In July 2012, the American Civil Liberties Union posted a statement on its website about the use of ALPRs. The organization has very similar concerns to that of Hoffmeyer.

“As license plate location data accumulates, the system ceases to be simply a mechanism enabling efficient police work and becomes a warrantless tracking tool, enabling retroactive surveillance of millions of people,” the statement says.

At its meeting Monday, the City Council unanimously approved a resolution that authorized a $6,160 local match of a grant that would allow the LPD to purchase three more ALPRs in addition to the three they’ve been testing but not using in the field.

Yankowski said the ALPRs would primarily be used to track down stolen vehicles, but could be expanded later to include wanted or missing persons’ plate numbers. He said all of the information captured by the ALPRs would be shared with the county, Michigan State University, East Lansing and Meridian Township police departments.

LPD Spokesman Robert Merritt said the department received 306 stolen vehicle reports in 2012.

Hoffmeyer also has concerns about officers’ misusing the ALPR system. With the technology being new to the department, he questioned what policies would be in place to prevent abuse of the system.

Yankowski said policies are being developed, but that the ALPR policy would probably “mirror” the policies regarding use of the LEIN system.

“Anytime someone runs something through the computer, it gets documented, including who used it,” he said. “There would be an audit trail as to who utilized the system at that point in time.
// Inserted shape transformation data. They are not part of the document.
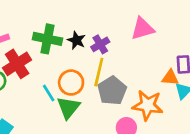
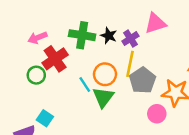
pink triangle: (143, 29) -> (155, 23), moved

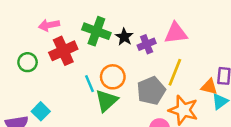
yellow line: (130, 64) -> (175, 72), moved
green circle: (36, 75) -> (28, 62), moved

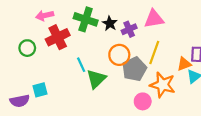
orange circle: (113, 77) -> (119, 55), moved
orange triangle: (209, 87) -> (184, 64), turned -32
cyan square: (41, 111) -> (40, 90), turned 32

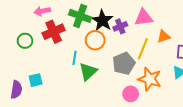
black star: (110, 23) -> (102, 20), size x1.5
orange circle: (119, 55) -> (95, 40), moved
orange triangle: (184, 64) -> (164, 36), moved
cyan line: (81, 65) -> (75, 58), turned 32
purple semicircle: (20, 101) -> (16, 90), turned -72

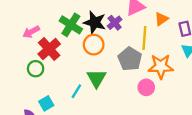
green cross: (80, 16) -> (71, 25), turned 30
green circle: (25, 41) -> (36, 69), moved
cyan line: (75, 58) -> (76, 91), moved, turned 40

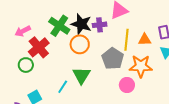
orange triangle: (161, 19) -> (145, 40), moved, turned 32
purple cross: (115, 23) -> (100, 25), turned 32

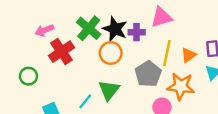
orange triangle: (145, 40) -> (189, 55), turned -40
green circle: (26, 65) -> (28, 76), moved

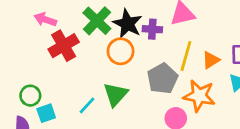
pink arrow: (44, 30) -> (45, 20), turned 36
green circle: (28, 76) -> (30, 96), moved

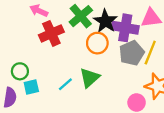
purple cross: (152, 29) -> (125, 28), size x1.6
gray pentagon: (162, 79) -> (132, 53), moved

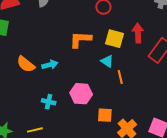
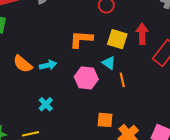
pink hexagon: (81, 94) -> (86, 78), moved
cyan cross: (49, 102) -> (46, 104), turned 32

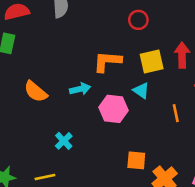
yellow square: (117, 39) -> (152, 61), turned -30
cyan arrow: (48, 65) -> (80, 89), moved
orange line: (122, 80) -> (176, 113), moved

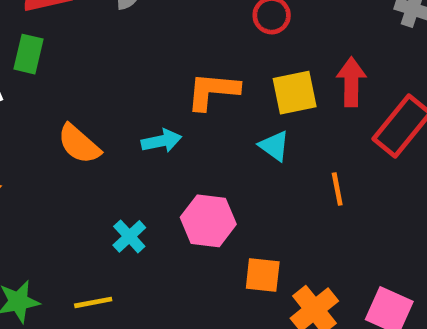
pink hexagon: (114, 109) -> (208, 221), moved

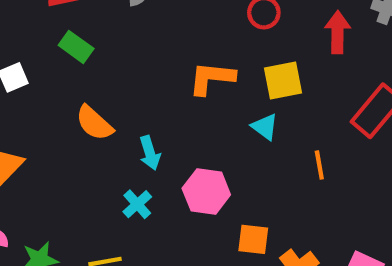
green rectangle: (28, 54) -> (76, 47), moved, turned -68
red arrow: (351, 82) -> (338, 32), moved
cyan arrow: (161, 141) -> (150, 153), moved, turned 84

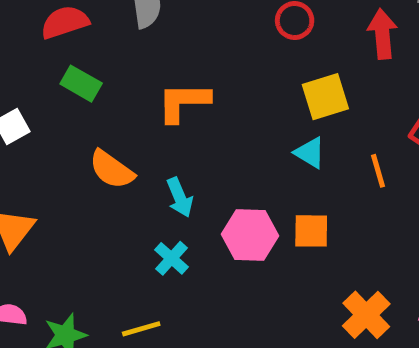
orange L-shape: (212, 78) -> (183, 102), moved
orange line: (319, 165) -> (378, 171), moved
orange square: (253, 239) -> (311, 231), moved

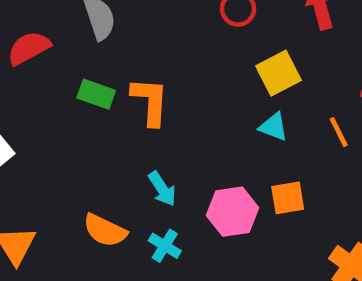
green rectangle: (81, 84) -> (96, 94), moved
orange L-shape: (183, 102) -> (150, 101), turned 104
orange semicircle: (112, 170) -> (105, 230), moved

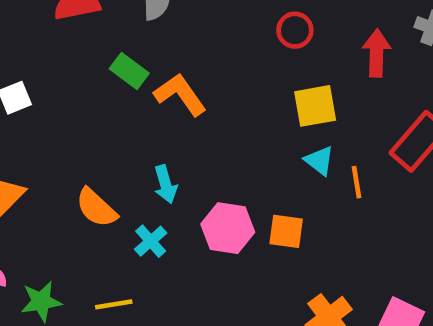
orange L-shape: (150, 101) -> (180, 94), turned -56
cyan triangle: (274, 127) -> (319, 161), moved

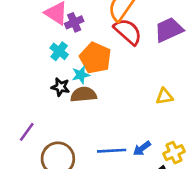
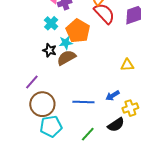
brown semicircle: (84, 95) -> (66, 58), turned -30
purple line: (27, 132) -> (32, 82), moved
blue arrow: (142, 148) -> (113, 96), moved

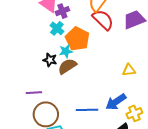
cyan cross: (51, 23) -> (57, 28), moved
purple line: (32, 82) -> (34, 93), turned 49
blue arrow: (113, 96) -> (116, 102), size x1.5

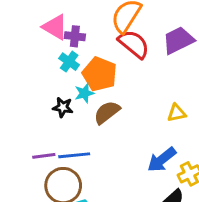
purple cross: (62, 11) -> (75, 36), turned 32
brown semicircle: (67, 66) -> (107, 112), moved
blue line: (87, 110) -> (74, 155), moved

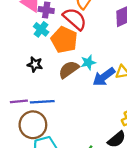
red semicircle: (134, 44) -> (75, 19), moved
cyan star: (84, 93) -> (88, 62), moved
blue arrow: (162, 160) -> (104, 77), moved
If anyone violated those policies and procedures, they would be held accountable.”

Council President Carol Wood said after receiving Hoffmeyer’s letters and hearing more information from Yankowski addressing his concerns, she’s confident the system will be used appropriately.

“I guess it’s no different than anything else, whether we’re talking about the cameras that were implemented in the city, or this technology, it’s important to make sure it is used appropriately and there are enough safeguards in place,” she said. “At this point, I felt confident with the answers that were given to us.”